The model itself may be a handful of numbers and way of using those numbers to relate input (flower measurements in centimeters) to an output (the species of flower).

We want to keep the model after we have learned it from our sample data.

Create a Predictive Model

Create a predictive model from training data and an algorithm.

3. Make Predictions

We don’t need to keen the training data as the model has summarized the relationships contained within it.

The reason we keep the model learned from data is because we want to use it to make predictions.

In this example, we use the model by taking measurements of specific flowers of which don’t know the species.

Our model will read the input (new measurements), perform a calculation of some kind with it’s internal numbers and make a prediction about which species of flower it happens to be.

The prediction may not be perfect, but if you have good sample data and a robust model learned from that data, it will be quite accurate.

Make Predictions

Use the model to make predictions on new data.

Summary

In this post we have taken a very gentle introduction to predictive modeling.

The three aspects of predictive modeling we looked at were:

  1. Sample Data: the data that we collect that describes our problem with known relationships between inputs and outputs.
  2. Learn a Model: the algorithm that we use on the sample data to create a model that we can later use over and over again.
  3. Making Predictions: the use of our learned model on new data for which we don’t know the output.

We used the example of classifying plant species based on flower measurements.

This is in fact a famous example in machine learning because it’s a good clean dataset and the problem is easy to understand.

Action Step

Take a moment and really understand these concepts.

They are the foundation of any thinking or work that you might do in machine learning.

Your action step is to think through the three aspects (data, model, predictions) and relate them to a problem that you would like to work on.

Any questions at all, please ask in the comments.
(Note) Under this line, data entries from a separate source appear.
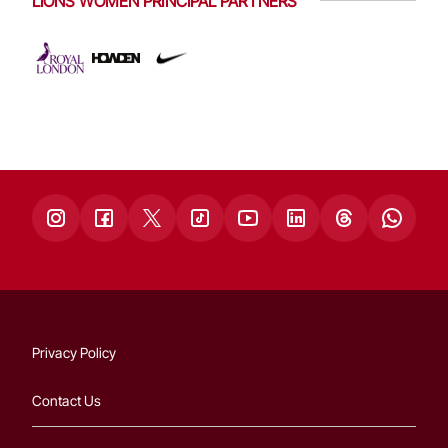
LIONS WOMEN PRINCIPAL PARTNERS
Privacy Policy
Contact Us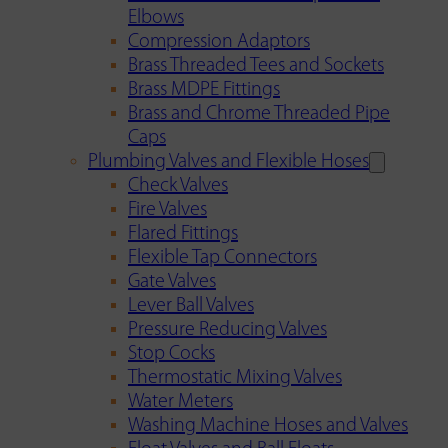
Elbows
Compression Adaptors
Brass Threaded Tees and Sockets
Brass MDPE Fittings
Brass and Chrome Threaded Pipe
Caps
Plumbing Valves and Flexible Hoses
Check Valves
Fire Valves
Flared Fittings
Flexible Tap Connectors
Gate Valves
Lever Ball Valves
Pressure Reducing Valves
Stop Cocks
Thermostatic Mixing Valves
Water Meters
Washing Machine Hoses and Valves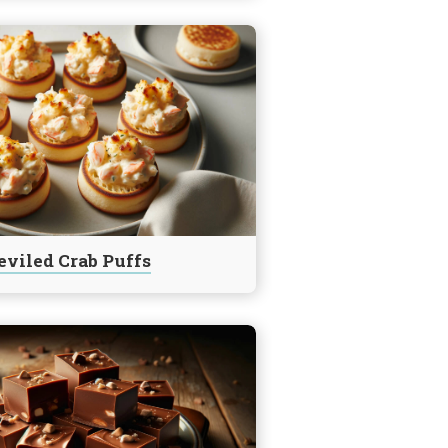
eviled Crab Puffs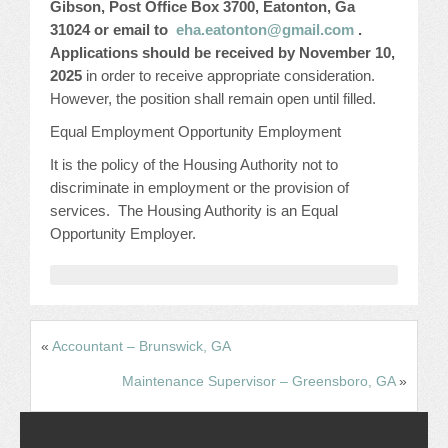
Gibson, Post Office Box 3700, Eatonton, Ga
31024 or email to
eha.eatonton@gmail.com
.
Applications should be received by November 10,
2025
in order to receive appropriate consideration.
However, the position shall remain open until filled.
Equal Employment Opportunity Employment
It is the policy of the Housing Authority not to
discriminate in employment or the provision of
services. The Housing Authority is an Equal
Opportunity Employer.
«
Accountant – Brunswick, GA
Maintenance Supervisor – Greensboro, GA
»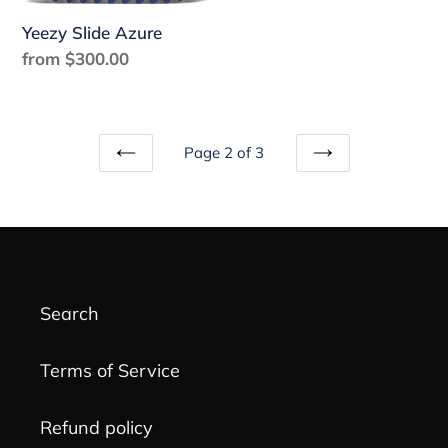
Yeezy Slide Azure
Regular
from $300.00
price
Page 2 of 3
PREVIOUS
NEXT
PAGE
PAGE
Search
Terms of Service
Refund policy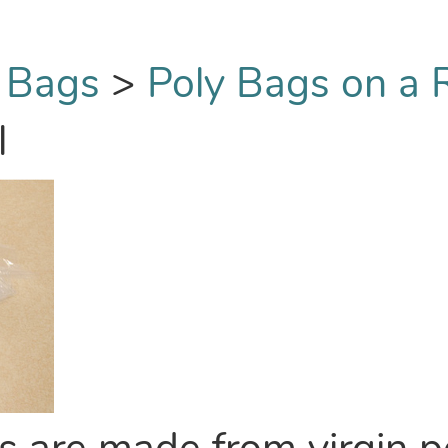
 Bags
>
Poly Bags on a R
l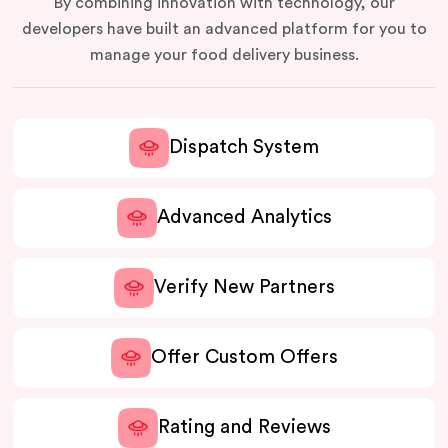
By combining innovation with technology, our
developers have built an advanced platform for you to
manage your food delivery business.
Dispatch System
Advanced Analytics
Verify New Partners
Offer Custom Offers
Rating and Reviews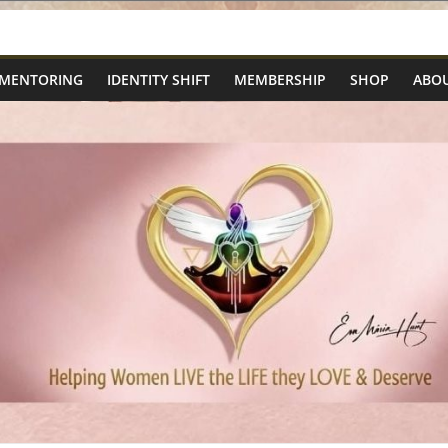
 MENTORING
IDENTITY SHIFT
MEMBERSHIP
SHOP
ABOU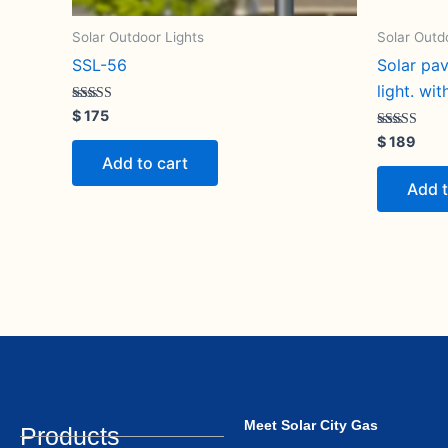
Solar Outdoor Lights
Solar Outd
SSL-56
Solar pa
light. wi
Rated
$
175
5.00
out of 5
Rated
$
189
5.00
Add to cart
out of 5
Add t
Meet Solar City Gas
Products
I’m here to help.

45 Responses to Gentle Introduction to Predictive Modeling

  1. shahzad badar September 8, 2015 at 5:37 pm #

    Indeed a very clear, concise high level overview of Machine learning based predictive modeling, great read, looking forward to subsequent reads that will be focusing on model/hypothesis creation based on data, again at a high level of abstraction leaving out the statistical wizardry for advance reads

  2. Rhymeface September 8, 2015 at 10:26 pm #

    So are there other ways for doing predictive modeling that do not rely on machine learning?

    And additionally: all machine learning algorithms (neural networks, decision trees, SVMs, …) can be considered as part of predictive modeling?

    • Jason Brownlee September 9, 2015 at 5:15 am #

      Good point Rhymeface.

      Machine Learning is the set of tools we use to create our predictive models. We don’t have to use machine learning. For example, the simplest type of prediction is to use the mean value.
      I would rephrase it as predictive modeling is the most common type of problem that we solve with machine learning (e.g. classification and regression problems).

  3. Aiswarya September 9, 2015 at 6:36 pm #

    What other ways are there to donpredictive modelling?

    • Jason Brownlee September 13, 2015 at 9:02 am #

      Sure, if we have regression dataset, I could give the mean value seen so far or the last value seen as a prediction of what to expect next.

      In a classification problem, we could estimate the class as the most frequent class observed.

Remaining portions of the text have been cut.